Other guns I haven't shot that rate well
CZ P-01 or CZ75 compact Smaller version of SP-01 of CZ75. Better adapted to carry
FNS-9
Walther and H&K make well reviewed guns but I've not handled them much.
Some people like the Berretta 92 series. I've handled them but never shot one. I don't like the slide mounted safety.

If cost is a big issue, make sure you consider sights in the package. Out of the box, Glock sights are terrible. If the gun is for defensive uses and may be used when things go "bump in the night", night sights are very useful. A good set of night sites for a Glock will cost over $100. LEO return guns with night sights are inexpensive and make a good first gun option. I've not bought one. But I've never read anything bad about LEO return Glocks or M&P's.


I've been shooting a lot of pistol for the last couple years. I find the CZ75/SP-01 the easiest to shoot well. The ergonomics are fantastic. All steel construction soaks up recoil. But they are also heavy for all day carry. Many say that getting a good belt mitigates that. 

You state that you don't want to buy a 1911 as a first gun. I agree with that. I own a nice 1911 and unless you've grown up with one and really shoot it well, any full size single stack gun is a range toy, not a serious defensive pistol. That's not to say that someone with lots of 1911 experience shouldn't use one as their defensive firearm, it's just not the first place to put your time into. I feel the same way about revolvers. For some people they are the way to go. For someone who has little experience, a double stack 9mm is probably the best first gun. If you have very small hands or live in a state that doesn't believe in the 2nd Amendment (ie they have ridiculous magazine capacity limits), a single stack 9mm might be a good option.

In addition to some good professional training, I feel that getting into action shoot made me a better shooter and would help if I ever got into a self defense situation. USPSA, IDPA, 3 gun and Steel Challenge all give you experience shooting accurately at speed with some adrenaline flowing. Early on, I had the Range Officers saying "Breath Mike Breath" over my shoulder. I am now very comfortable with gun handling in a hurry. If you decide you do want to shoot these kind of competitions, the M&P 9 Pro comes out of the box with decent sights.


----------



## TurboHonda (Aug 4, 2012)

RAL,

If target shooting and HOME defense are primary reasons, then I assume that carrying and/or concealing is not an issue. If pride of ownership, when not shooting, is a factor; I wouldn't be to quick to dismiss a quality 1911 or revolver. There's something about knowing and "seeing" how things work that appeal to some people. Good luck in your search.


----------



## NGIB (Jun 28, 2008)

To become "decent" shooting a pistol requires a lot of practice and many rounds downrange. You can't buy a pistol and a box of ammo and consider yourself protected by any means. Ammo price is a large factor and while $4 a box seems like not much - multiply that $4 by 100 boxes.
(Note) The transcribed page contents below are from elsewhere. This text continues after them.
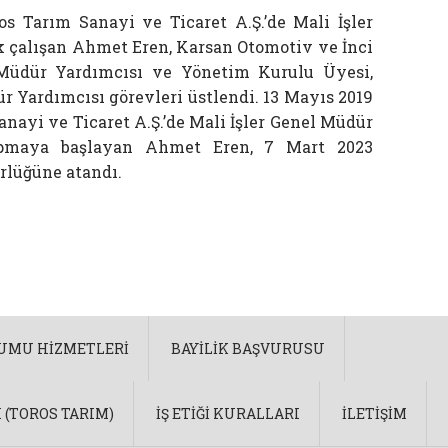
ros Tarım Sanayi ve Ticaret A.Ş.’de Mali İşler
 çalışan Ahmet Eren, Karsan Otomotiv ve İnci
 Müdür Yardımcısı ve Yönetim Kurulu Üyesi,
r Yardımcısı görevleri üstlendi. 13 Mayıs 2019
anayi ve Ticaret A.Ş.’de Mali İşler Genel Müdür
apmaya başlayan Ahmet Eren, 7 Mart 2023
rlüğüne atandı.
LUMU HIZMETLERI
BAYILIK BAŞVURUSU
 (TOROS TARIM)
İŞ ETIĞI KURALLARI
İLETIŞIM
Any modern caliber will serve as an adequate defense round if you do your part with shot placement. Go to a range that rents guns and shoot a bunch of them - you will find what works best for you. I do not have a favorite really as I like a lot of stuff so the door is open...


----------



## Tremors (Mar 18, 2012)

Can't ever go wrong with a Glock. Just point and shoot. A .22 can kill someone with shoot placement. So, pick a round you can handle or can afford to shoot regularly. Good luck.


----------



## hillman (Jul 27, 2014)

Grand Power P1. One for you, one for your wife (easy-change back straps for custom fit). Shoots like a dream.


----------



## Smitty79 (Oct 19, 2012)

hillman said:


> Grand Power P1. One for you, one for your wife (easy-change back straps for custom fit). Shoots like a dream.
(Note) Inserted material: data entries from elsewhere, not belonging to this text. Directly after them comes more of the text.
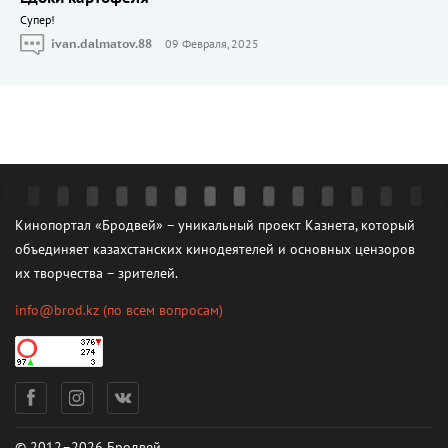
Cупер!
ivan.dalmatov.88
09 Февраля, 2025
Кинопортал «Бродвей» – уникальный проект Казнета, который
объединяет казахстанских кинодеятелей и основных цензоров
их творчества – зрителей.
info@brod.kz
(по всем вопросам)
© 2012–2026 Бродвей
I wouldn't buy one of these as an only gun. Not much history or aftermarket support. That said, based on reviews, I would consider one of these to add to my safe collection in heartbeat. I would probably be happy carrying it. I would want something else on hand when something broke and getting parts was hard.. Guns like this need company. For a first gun, go mainstream. Once you have a few, you can try something like a Grand Power.


----------



## TurboHonda (Aug 4, 2012)

Smitty79 said:


> I wouldn't buy one of these as an only gun. Not much history or aftermarket support. That said, based on reviews, I would consider one of these to add to my safe collection in heartbeat. I would probably be happy carrying it. I would want something else on hand when something broke and getting parts was hard.. Guns like this need company. For a first gun, go mainstream. Once you have a few, you can try something like a Grand Power.


I read a review of the Grand Power. No de-cocker. That would be a deal breaker for me.


----------



## hillman (Jul 27, 2014)

TurboHonda said:


> I read a review of the Grand Power. No de-cocker. That would be a deal breaker for me.
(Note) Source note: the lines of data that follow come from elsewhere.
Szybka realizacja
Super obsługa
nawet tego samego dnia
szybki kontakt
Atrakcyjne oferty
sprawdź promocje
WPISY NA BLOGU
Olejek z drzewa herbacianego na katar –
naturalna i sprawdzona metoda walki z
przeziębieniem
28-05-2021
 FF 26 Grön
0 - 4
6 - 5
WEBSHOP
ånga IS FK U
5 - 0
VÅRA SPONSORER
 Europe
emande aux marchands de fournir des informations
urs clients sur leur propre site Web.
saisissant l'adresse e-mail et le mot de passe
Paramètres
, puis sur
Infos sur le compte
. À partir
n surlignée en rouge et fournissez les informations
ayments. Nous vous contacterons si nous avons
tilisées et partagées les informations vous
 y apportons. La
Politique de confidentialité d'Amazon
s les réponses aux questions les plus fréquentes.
It has SA capability; that's a deal maker for me.


----------



## Cait43 (Apr 4, 2013)

If you’re planning on buying your first handgun, you should try to put your hands on as many handguns as possible and shoot as many as possible. Everyone has different hand shapes, sizes and find different types of sights and calibers easier to use. The best first gun is the one that you can shoot most accurately. Once you find that, then you can start fine tuning your decision based on weight, concealability, caliber, etc.

There are gun shops that rent handguns to try before buying..... Hopefully there are some in your area......


----------